What’s more, Koreans believe Bibimbap heals the body, releases energy and keeps illness away through the winter. In this way, it almost seems like the Korean version of Kitcheree. How could it not, with all the packed in nutrients you’ll receive with every mouthful of vibrant vegetables!?
It is so inviting, you’ll be the first one to the table!
What the Heck is Gojuchang?
I know… chances are it’s something you’ve never heard before, ever. Gojuchang is a sauce. For traditional Bibimbap bowls, while tasty, it is often loaded with corn syrup and unsavory preservatives. So definitely not a beauty food at all! This fresh mixture included in the recipe is a delicious alternative that only takes a few minutes to mix up. You’ll need to order the Korean red pepper powder unless you have an Asian store nearby, but it keeps almost indefinitely and is perfect for spicing up homemade kimchi too! (If you can’t find it you can use red pepper, for a different variation altogether.)
Check out the full recipe below…
- Homemade Gochujang Sauce:
- 3 tablespoons raw honey
- 3-5 tablespoons korean red pepper powder(Find on amazon here: http://amzn.to/1YS2fly)
- 2 teaspoons organic miso paste
- 4 tablespoons filtered water
- 2 teaspoons brown rice flour
- ½ teaspoon garlic powder
- ½ teaspoon onion powder
- Pinch of sea salt
- For the Bibimbap Bowl:
- Coconut oil, for cooking
- 1 ½ cups spinach
- 1 teaspoon minced garlic
- salt and pepper, to taste
- ¾ cup very small button mushrooms
- 1 teaspoon organic reduced sodium tamari sauce (gluten free soy sauce)
- 1½ cups cooked brown rice
- 1 cucumber, peeled and julienned
- ½ cup julienned organic carrots
- 1 cup organic vegan kimchi (any vegan kimchi will work but make sure it's vegan and doesn't contain fish sauce)

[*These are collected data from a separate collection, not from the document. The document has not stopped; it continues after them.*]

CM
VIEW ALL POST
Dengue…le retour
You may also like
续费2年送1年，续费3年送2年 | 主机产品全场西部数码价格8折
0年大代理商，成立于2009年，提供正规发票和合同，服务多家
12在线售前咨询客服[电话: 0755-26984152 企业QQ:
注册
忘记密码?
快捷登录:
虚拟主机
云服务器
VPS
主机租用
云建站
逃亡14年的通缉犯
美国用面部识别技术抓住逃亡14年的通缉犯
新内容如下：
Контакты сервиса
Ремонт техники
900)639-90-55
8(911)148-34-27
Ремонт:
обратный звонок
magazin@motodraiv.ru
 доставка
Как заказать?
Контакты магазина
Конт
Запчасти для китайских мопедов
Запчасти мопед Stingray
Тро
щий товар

- Serving suggestion: unseasoned rice wine vinegar or additional reduced sodium tamari sauce
- Mix all ingredients together for Gojuchang sauce. Start with 3 tablespoons of pepper and increase to taste.

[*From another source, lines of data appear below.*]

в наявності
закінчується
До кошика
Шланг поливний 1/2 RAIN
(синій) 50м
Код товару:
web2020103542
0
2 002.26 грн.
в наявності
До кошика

- In a medium nonstick saucepan over medium high heat, saute spinach and garlic quickly (2-3 min) in coconut oil being careful not to let garlic burn. Season with salt and pepper to taste. Set aside.
- Using same pan, add mushrooms and tamari and reduce heat to medium. Cook until mushrooms soften (about 4-5 min) stirring frequently. Set aside.
- Assemble each bowl with half the brown rice, mushrooms, cucumber, carrots, kimchi and desired amount of the Gochujang sauce.
- Combine ingredients in bowl together after serving and add unseasoned rice wine vinegar or additional reduced sodium tamari sauce to taste, if desired.
Hope you enjoy this as much as I do! Let me know how you do, and what variations you made yourself.